• Problem to work on: Nothing may be dropped or added when the entries below are copied.

** Opening Data block **

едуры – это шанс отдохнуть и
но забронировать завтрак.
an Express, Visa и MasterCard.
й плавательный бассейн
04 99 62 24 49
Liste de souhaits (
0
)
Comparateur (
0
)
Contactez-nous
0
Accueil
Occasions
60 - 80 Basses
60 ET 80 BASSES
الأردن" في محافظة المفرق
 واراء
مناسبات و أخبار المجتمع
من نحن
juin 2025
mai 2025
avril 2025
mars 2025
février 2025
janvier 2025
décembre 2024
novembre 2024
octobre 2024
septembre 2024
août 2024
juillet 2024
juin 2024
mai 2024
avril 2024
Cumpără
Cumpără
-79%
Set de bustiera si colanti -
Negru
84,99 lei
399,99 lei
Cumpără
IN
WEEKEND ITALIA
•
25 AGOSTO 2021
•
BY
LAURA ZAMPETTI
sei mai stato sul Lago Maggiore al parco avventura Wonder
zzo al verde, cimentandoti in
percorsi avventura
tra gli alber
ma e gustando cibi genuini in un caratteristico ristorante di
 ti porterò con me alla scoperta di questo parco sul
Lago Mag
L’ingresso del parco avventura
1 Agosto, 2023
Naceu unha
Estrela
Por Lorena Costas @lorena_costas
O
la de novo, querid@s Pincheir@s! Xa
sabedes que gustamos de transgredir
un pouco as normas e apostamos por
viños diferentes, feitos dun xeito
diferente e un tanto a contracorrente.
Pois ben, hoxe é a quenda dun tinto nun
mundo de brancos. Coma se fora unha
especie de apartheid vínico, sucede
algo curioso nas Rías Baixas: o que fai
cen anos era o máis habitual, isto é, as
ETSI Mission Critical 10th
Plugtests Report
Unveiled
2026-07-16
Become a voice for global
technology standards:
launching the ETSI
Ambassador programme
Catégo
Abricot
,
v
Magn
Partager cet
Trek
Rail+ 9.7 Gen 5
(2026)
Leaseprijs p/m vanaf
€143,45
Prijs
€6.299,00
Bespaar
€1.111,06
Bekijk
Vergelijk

** Closing Data block **

• Output for this task:
едуры – это шанс отдохнуть и
но забронировать завтрак.
an Express, Visa и MasterCard.
й плавательный бассейн
04 99 62 24 49
Liste de souhaits (
0
)
Comparateur (
0
)
Contactez-nous
0
Accueil
Occasions
60 - 80 Basses
60 ET 80 BASSES
الأردن" في محافظة المفرق
 واراء
مناسبات و أخبار المجتمع
من نحن
juin 2025
mai 2025
avril 2025
mars 2025
février 2025
janvier 2025
décembre 2024
novembre 2024
octobre 2024
septembre 2024
août 2024
juillet 2024
juin 2024
mai 2024
avril 2024
Cumpără
Cumpără
-79%
Set de bustiera si colanti -
Negru
84,99 lei
399,99 lei
Cumpără
IN
WEEKEND ITALIA
•
25 AGOSTO 2021
•
BY
LAURA ZAMPETTI
sei mai stato sul Lago Maggiore al parco avventura Wonder
zzo al verde, cimentandoti in
percorsi avventura
tra gli alber
ma e gustando cibi genuini in un caratteristico ristorante di
 ti porterò con me alla scoperta di questo parco sul
Lago Mag
L’ingresso del parco avventura
1 Agosto, 2023
Naceu unha
Estrela
Por Lorena Costas @lorena_costas
O
la de novo, querid@s Pincheir@s! Xa
sabedes que gustamos de transgredir
un pouco as normas e apostamos por
viños diferentes, feitos dun xeito
diferente e un tanto a contracorrente.
Pois ben, hoxe é a quenda dun tinto nun
mundo de brancos. Coma se fora unha
especie de apartheid vínico, sucede
algo curioso nas Rías Baixas: o que fai
cen anos era o máis habitual, isto é, as
ETSI Mission Critical 10th
Plugtests Report
Unveiled
2026-07-16
Become a voice for global
technology standards:
launching the ETSI
Ambassador programme
Catégo
Abricot
,
v
Magn
Partager cet
Trek
Rail+ 9.7 Gen 5
(2026)
Leaseprijs p/m vanaf
€143,45
Prijs
€6.299,00
Bespaar
€1.111,06
Bekijk
Vergelijk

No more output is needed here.